DreamCraft3D: Hierarchical 3D Generation with Bootstrapped Diffusion Prior (2310.16818v2)

Published 25 Oct 2023 in cs.CV and cs.CG

Abstract: We present DreamCraft3D, a hierarchical 3D content generation method that produces high-fidelity and coherent 3D objects. We tackle the problem by leveraging a 2D reference image to guide the stages of geometry sculpting and texture boosting. A central focus of this work is to address the consistency issue that existing works encounter. To sculpt geometries that render coherently, we perform score distillation sampling via a view-dependent diffusion model. This 3D prior, alongside several training strategies, prioritizes the geometry consistency but compromises the texture fidelity. We further propose Bootstrapped Score Distillation to specifically boost the texture. We train a personalized diffusion model, Dreambooth, on the augmented renderings of the scene, imbuing it with 3D knowledge of the scene being optimized. The score distillation from this 3D-aware diffusion prior provides view-consistent guidance for the scene. Notably, through an alternating optimization of the diffusion prior and 3D scene representation, we achieve mutually reinforcing improvements: the optimized 3D scene aids in training the scene-specific diffusion model, which offers increasingly view-consistent guidance for 3D optimization. The optimization is thus bootstrapped and leads to substantial texture boosting. With tailored 3D priors throughout the hierarchical generation, DreamCraft3D generates coherent 3D objects with photorealistic renderings, advancing the state-of-the-art in 3D content generation. Code available at https://github.com/deepseek-ai/DreamCraft3D.

PDF Abstract

DreamCraft3D: Hierarchical 3D Generation with Bootstrapped Diffusion Prior

The paper introduces DreamCraft3D, a novel hierarchical method for generating high-fidelity and coherent 3D objects. Addressing the challenges in 3D content creation, DreamCraft3D emphasizes maintaining consistency while producing intricate details. The approach leverages a 2D reference image for guiding geometry sculpting and texture enhancement, employing a view-dependent diffusion model to ensure coherence.

Key Components

DreamCraft3D involves several stages, each engineered to enhance 3D object generation:

Geometry Sculpting:
- Uses Score Distillation Sampling (SDS) with diffusion models to prioritize geometry coherence over fidelity.
- Implements a view-conditioned diffusion model, Zero-1-to-3, for improved viewpoint awareness and consistency across renderings.
- Employs strategies like progressive view training and diffusion timestep annealing to refine the 3D geometry gradually.
Texture Boosting:
- Utilizes Bootstrapped Score Distillation (BSD) to significantly enhance texture quality.
- Adopts a personalized 3D-aware diffusion model, DreamBooth, fine-tuned on multi-view renderings to ensure view-consistent guidance.
- Alternates optimization between the diffusion prior and 3D scene representation to mutually reinforce improvements.

Experimental Evaluation

The approach is rigorously compared against various baselines, including DreamFusion, Magic3D, and Make-It-3D. Key numerical results highlight DreamCraft3D’s superior performance in terms of CLIP score and perceptual loss, illustrating its capability to generate more realistic and consistent 3D assets.

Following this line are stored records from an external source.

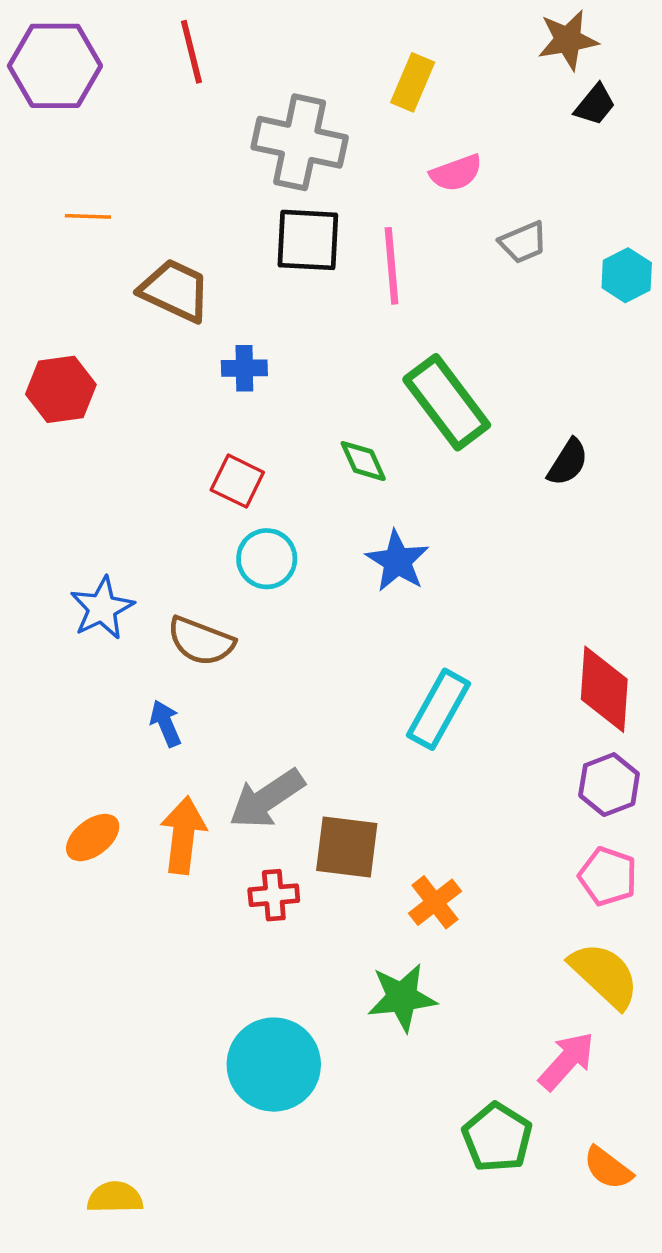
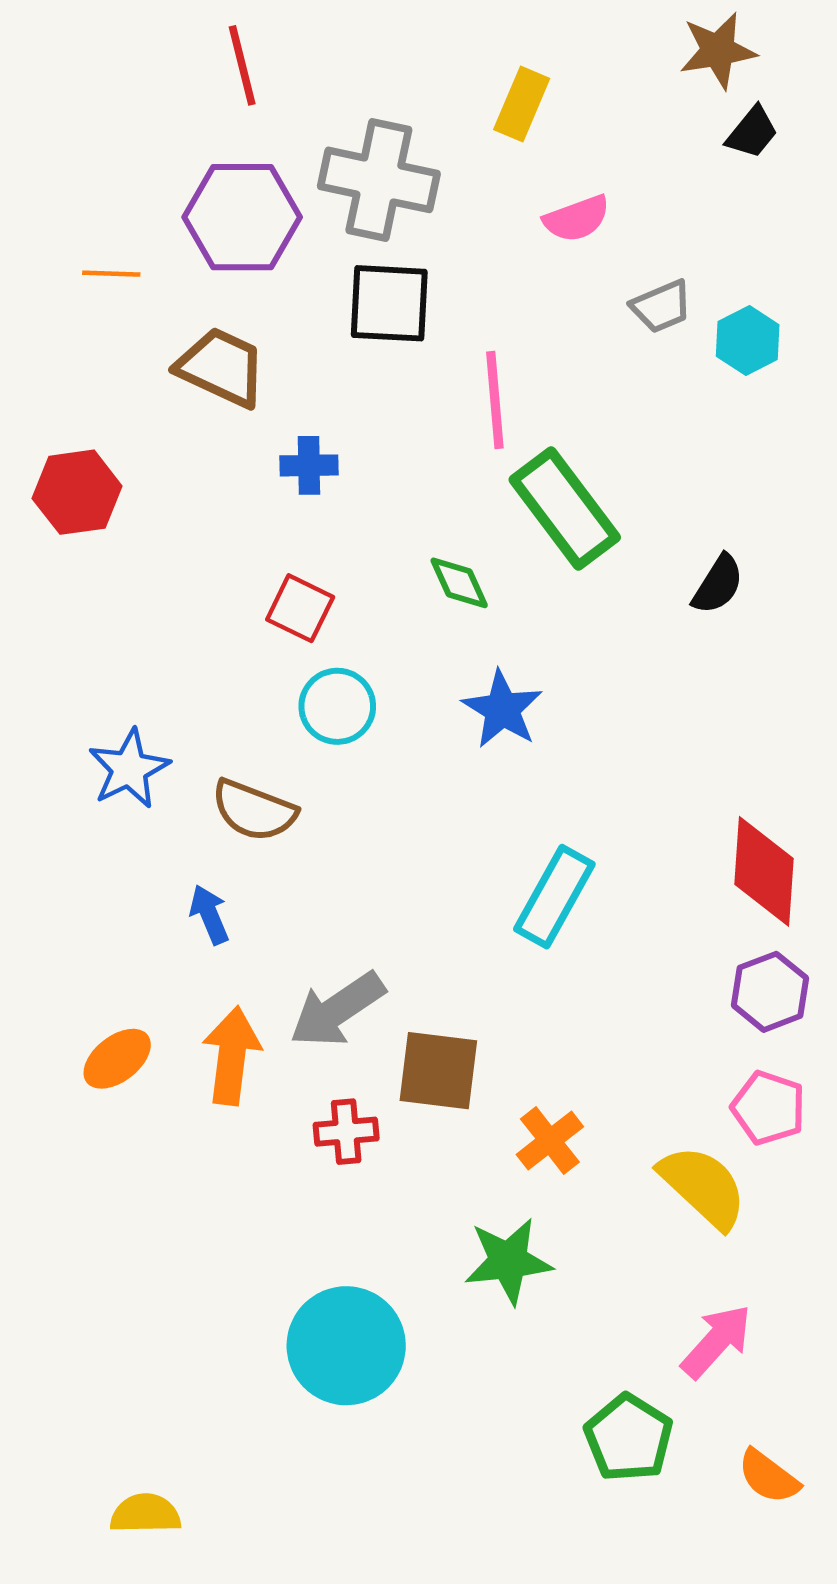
purple hexagon: (55, 66) -> (242, 217), moved
pink line: (391, 266) -> (495, 400), moved
cyan hexagon: (627, 275) -> (748, 341), moved
yellow semicircle: (604, 975) -> (703, 1187), moved

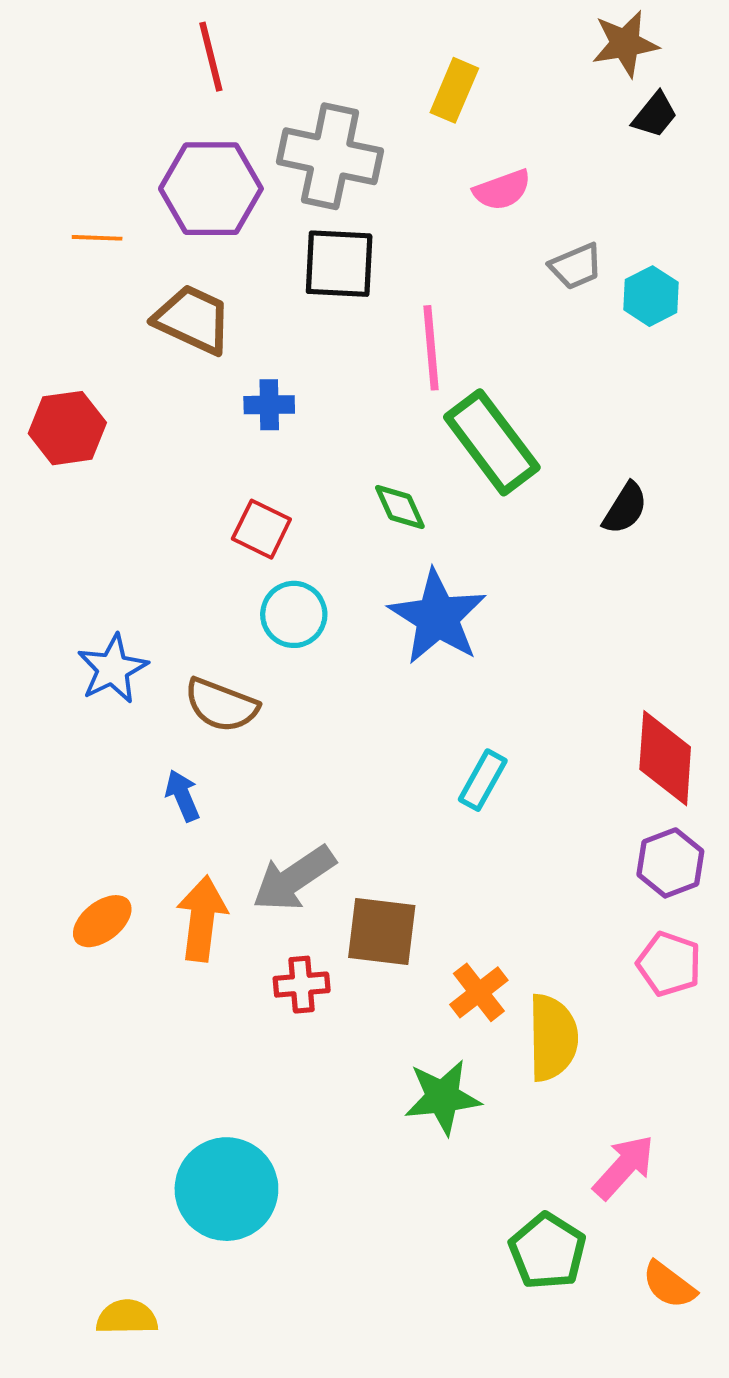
blue star: (502, 709) -> (437, 617), size x1.4
cyan rectangle: (554, 897) -> (483, 780), size x0.7
yellow semicircle: (703, 1187) -> (553, 1038), moved, turned 46
cyan circle: (346, 1346) -> (226, 1189), moved

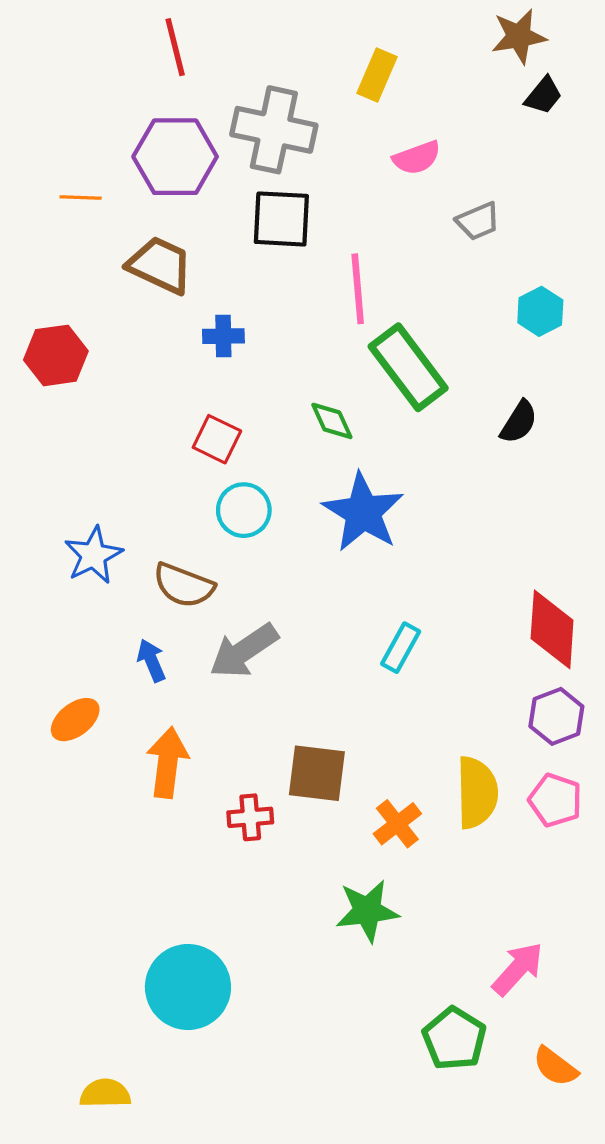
cyan hexagon: (651, 296) -> (540, 311), moved
gray arrow: (294, 878) -> (244, 651), moved
orange ellipse: (102, 921) -> (75, 720), moved
yellow semicircle: (553, 1038) -> (477, 793), moved

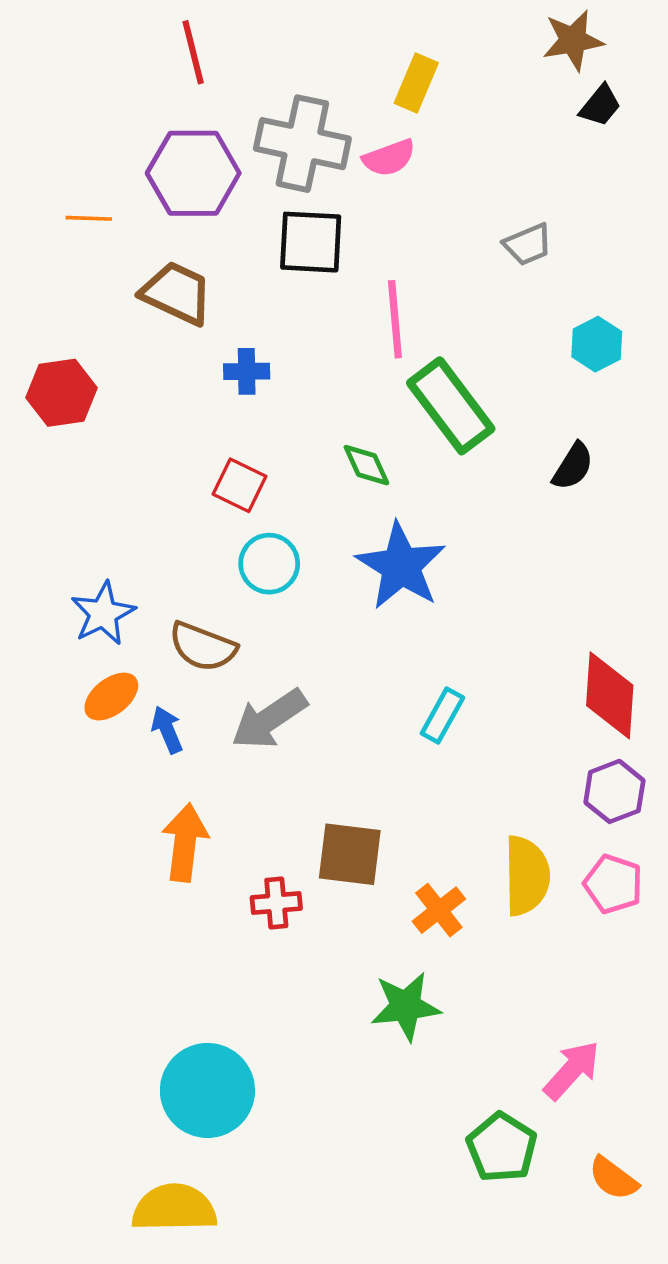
pink semicircle: (417, 158) -> (389, 158), moved
orange ellipse: (75, 720) -> (111, 697), moved
yellow semicircle: (105, 1093) -> (174, 1208), moved, size x1.5

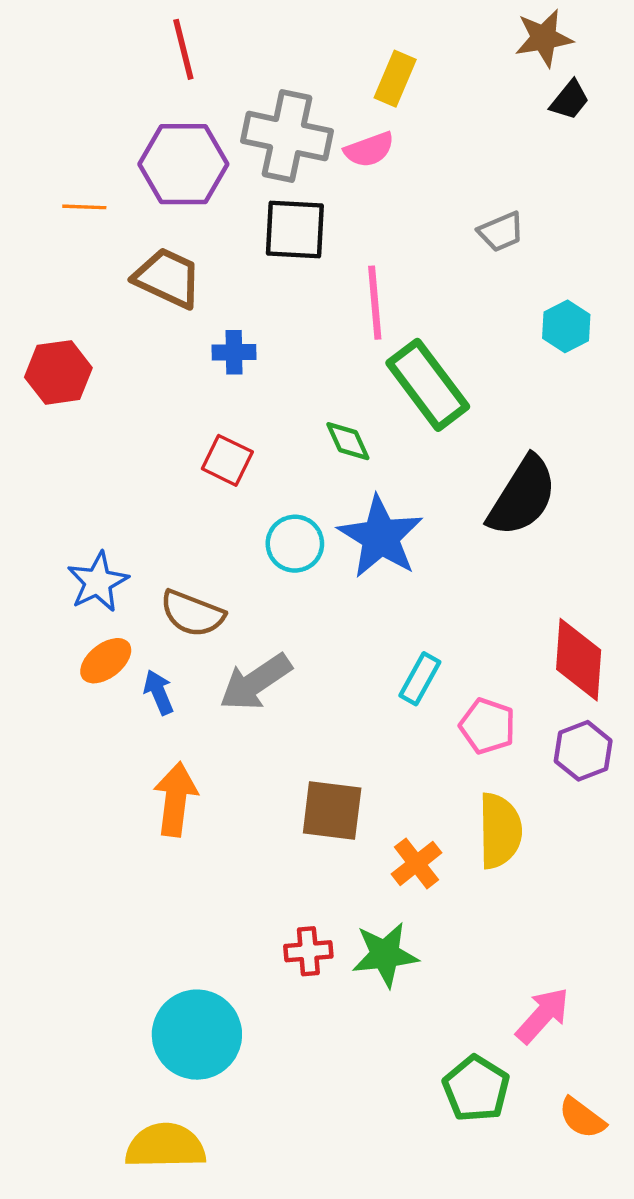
black semicircle: (573, 466) -> (522, 496), moved, size x1.8
cyan circle: (269, 564) -> (295, 544), moved
pink pentagon: (613, 884) -> (487, 726), moved
red cross: (276, 903) -> (308, 951), moved

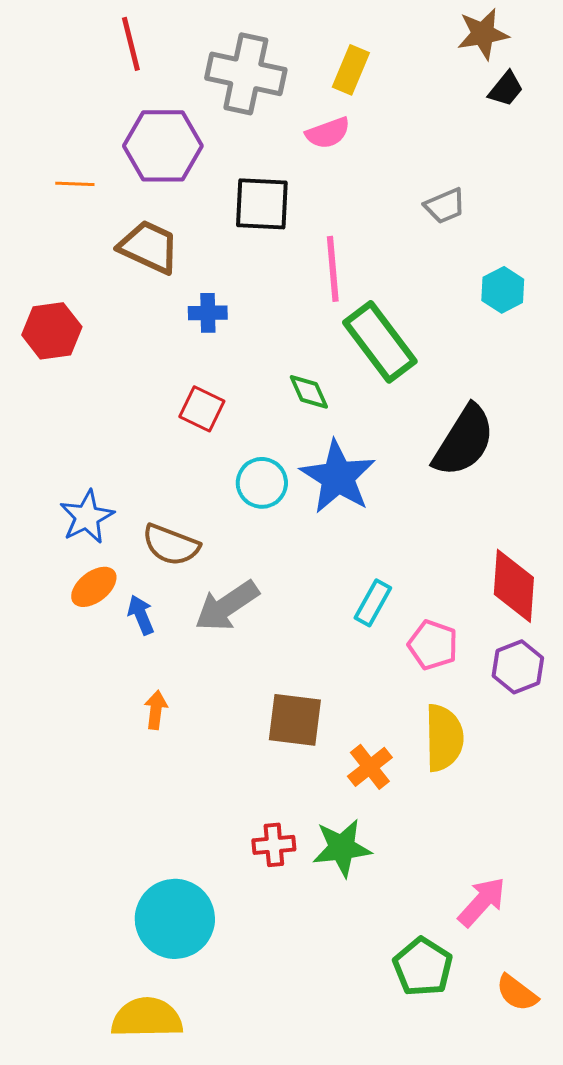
red line: (183, 49) -> (131, 44), moved
gray cross: (287, 136) -> (246, 74), moved
orange arrow: (176, 799) -> (156, 710), size x0.6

Implications and Future Directions

The implications of DreamCraft3D are multifaceted. Practically, it sets a new benchmark in 3D content generation, potentially benefiting industries like gaming, virtual reality, and film. Theoretically, it underscores the efficacy of a hierarchical framework coupled with advanced diffusion models in overcoming limitations of prior 3D generation methods.

Future developments may explore enhancements in material and lighting separation, addressing depth ambiguity challenges, and expanding the diversity of generated 3D models. Additionally, refining the diffusion models for broader applications in other domains could be a promising direction.

DreamCraft3D represents a substantial stride in leveraging 2D models for intricate 3D creation, offering a robust framework for further advancements in artificial intelligence-driven content generation.